Аракчеев
Шрифт:
Вся кровь бросилась в голову Воскресенского, он дрожащими руками стал развертывать и раскупоривать пузырек и затем, поставив его на шкапчик, пробовать об ноготь кисточку.
Настасья Федоровна насмешливо следила за всеми его движениями, играя высунутой из-под капота миниатюрной ножкой, с которой от движения уже свалилась туфля.
Она видела, что он умышленно мешкал.
— Скоро? — спросила она, снова пристально посмотрев на него своими смеющимися глазами.
Он встрепенулся и решительно приблизился к ней, осторожно взяв ее ногу, но снова остановился, так как руки его ходили, что называется, ходуном.
— Чулок
Воскресенский дрожащими руками стал стягивать чулок, не расстегнув подвязки. Только после нескольких усилий он заметил свою оплошность, расстегнул пунцовую, атласную подвязку и осторожно, одной рукой поддерживая ногу, снял чулок. Словно выточенная из мрамора нога покоилась на его руке, он с восторгом любовался ее восхитительною формою, тонкие пальцы с розовыми ногтями, казалось, не только не знали, но и не могли знать никаких мозолей. Развившаяся на свободе, без стеснительной и часто уродующей нежную ногу обуви, взлелеянная в течение нескольких лет в неге и холе нога мещанки Минкиной, изящная по природе, была действительно верхом совершенства.
Егор Егорович начал осторожно перебирать пальцы ног.
— Щекотно! — вдруг игриво вырвала из его рук Настасья Федоровна.
— Я не вижу мозолей! — произнес он почти задыхающимся голосом.
— На другой! — лаконично отвечала она и протянула к нему правую ногу.
Он посмотрел на Настасью Федоровну умоляющим взглядом.
Она отвечала ему взглядом искрящихся, почти злобно смеющихся глаз и только движением ноги сбросила туфлю.
Он расстегнул подвязку и стал стаскивать чулок, но вдруг зашатался и бессильно оперся правой рукой о край кровати.
— Пощадите… не могу! — чуть слышно прошептал он.
— И не надо, — с веселым смехом воскликнула Минкина и, быстро наклонившись к стоявшей на шкапчике свече, потушила ее.
VIII
ТАИНСТВЕННЫЙ НЕЗНАКОМЕЦ
Прошло несколько месяцев. Отчасти предвиденная Егором Егоровичем, отчасти для него неожиданная связь с домоправительницей графа Аракчеева продолжалась. Настасья Федоровна, казалось, привязалась к молодому аптекарскому помощнику всей своей страстной, огневой, чисто животной натурой, и он стал понимать, к своему ужасу, что это был далеко не мимолетный каприз властной и характерной красавицы.
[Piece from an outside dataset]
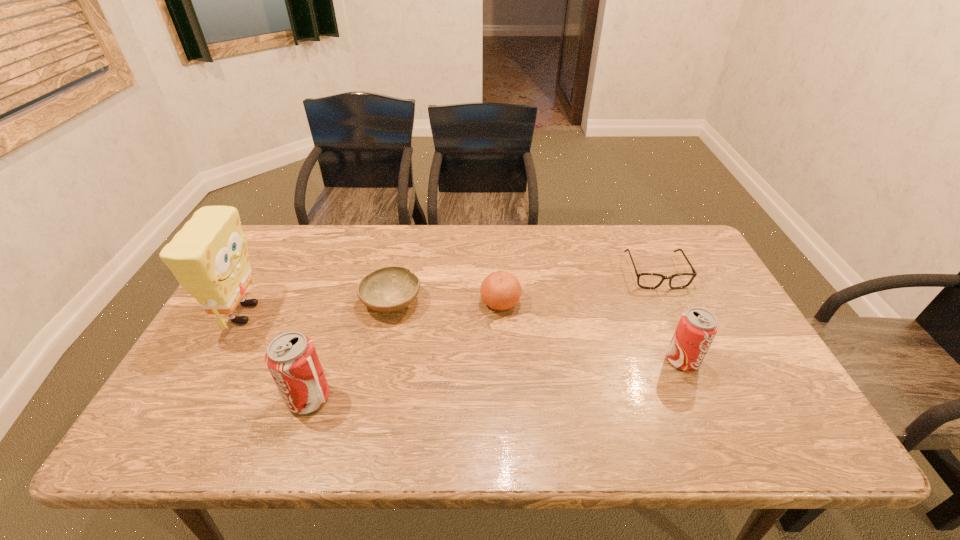 If equal spacing is desired by inserting an extra pop_(soda) among them, please point out a free spot for this new pop_(soda). Please provide its 2D coordinates. Your answer should be formatted as a tuple, i.e. [(x, y)], where the tuple contains the x and y coordinates of a point satisfying the conditions above.

[(503, 379)] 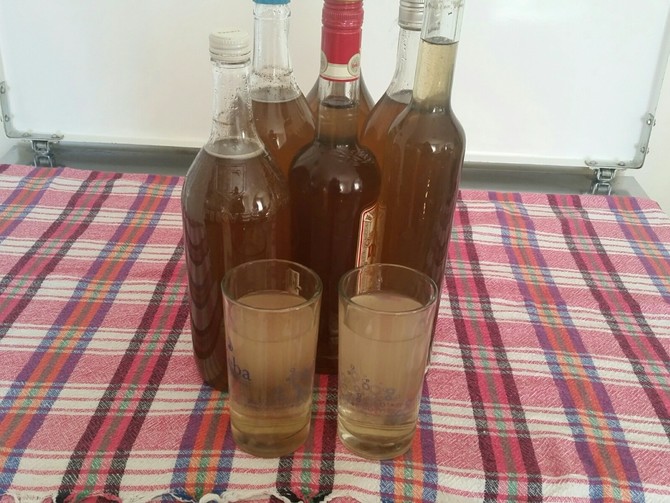 I want to click on checker pattern cloth, so click(x=494, y=337).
Он стал понимать это именно к своему ужасу, так как в его отношениях к ставшей так неожиданно быстро близкой ему женщине, чуть ли не с момента ухода его из флигеля Минкиной после часов первого блаженства, произошла резкая перемена. Когда первая страсть была удовлетворена, с ним случилось то, что случается с человеком, объевшимся сластями, он почувствовал нестерпимую горечь во рту. Это неприятное ощущение усугублялось еще восставшими в его воображении тревожными картинами будущего. «Приедет граф и узнает», — вот мысль, тяжелым свинцом засевшая в его мозгу, после первого же свидания с Минкиной. Единственным желанием избранника Настасьи Федоровны было, чтобы это первое свидание было последним, но увы, на другой же день под вечер в аптеке снова предстала перед ним Агафониха. За этим вторым свиданием последовало третье и так далее. Они устраивались то во флигеле Настасьи Федоровны, а чаще в избе Агафонихи, стоявшей у околицы, вдали от других строений.
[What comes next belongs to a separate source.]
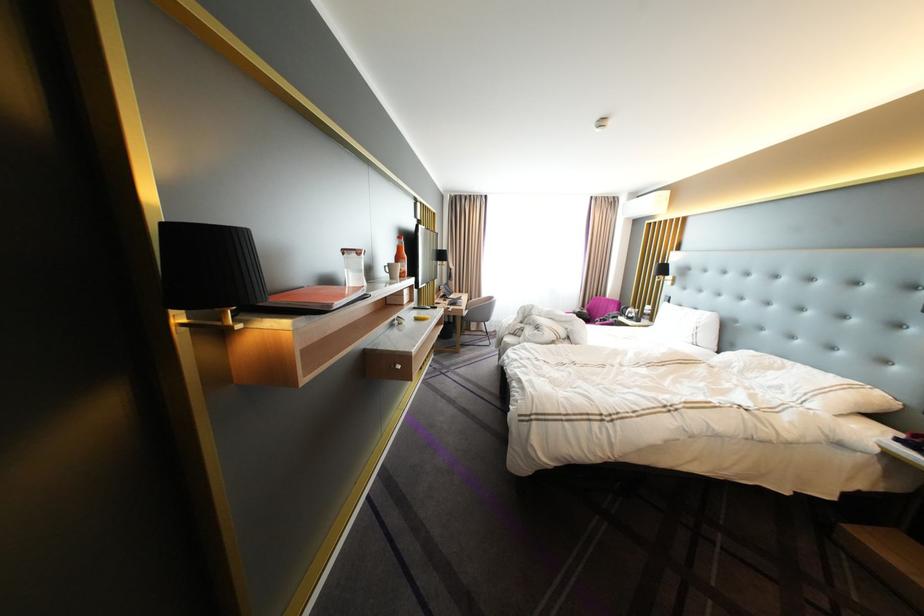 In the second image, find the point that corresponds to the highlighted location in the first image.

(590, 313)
Понятно, что не только для всей дворни, но даже для грузинских крестьян связь любимого аптекаря с ненавистной экономкой не была тайною, и хотя их молчание было обеспечено с одной стороны в силу привязанности к Егору Егоровичу, а с другой — в силу почти панического страха перед Минкиной, но первому от этого было не легче. Ведь открыл же графу пьяный кучер тайну происхождения Миши — ему рассказала эту историю сама Настасья Федоровна — значит, и относительно открытия его отношений с ней существует страшный риск.
Первый приезд графа, проведшего в Грузине несколько дней и даже очень ласково принявшего нового служащего, о котором он успел собрать справки, прошел благополучно, но Егор Егорович от этого далеко не успокоился, а, напротив, доброе отношение к нему Алексея Андреевича подняло в еще не совсем испорченной душе юноши целую бурю угрызений совести. В часы свиданий с Минкиной он стал испытывать не наслаждения любви, которой и не было к ней в его сердце, не даже забвение страсти, а мучения страха перед приближающейся грозой, когда воздух становится так сперт, что нечем дышать, и когда в природе наступает та роковая тишина, предвестница готового разразиться громового удара.
«Да грянь же ты, неизбежный гром!» — вот единственное желание людей в таком состоянии.
Это же чувство испытывал и Егор Егорович.
Но гром не гремел, а атмосфера кругом все сгущалась. Последнему способствовало одно происшествие, которое при других обстоятельствах могло бы считаться несомненным поворотом колеса фортуны в сторону Егора Егоровича, но для него явилось, увы, прямо несчастьем. Так относительны в жизни людей понятия о счастье и несчастье.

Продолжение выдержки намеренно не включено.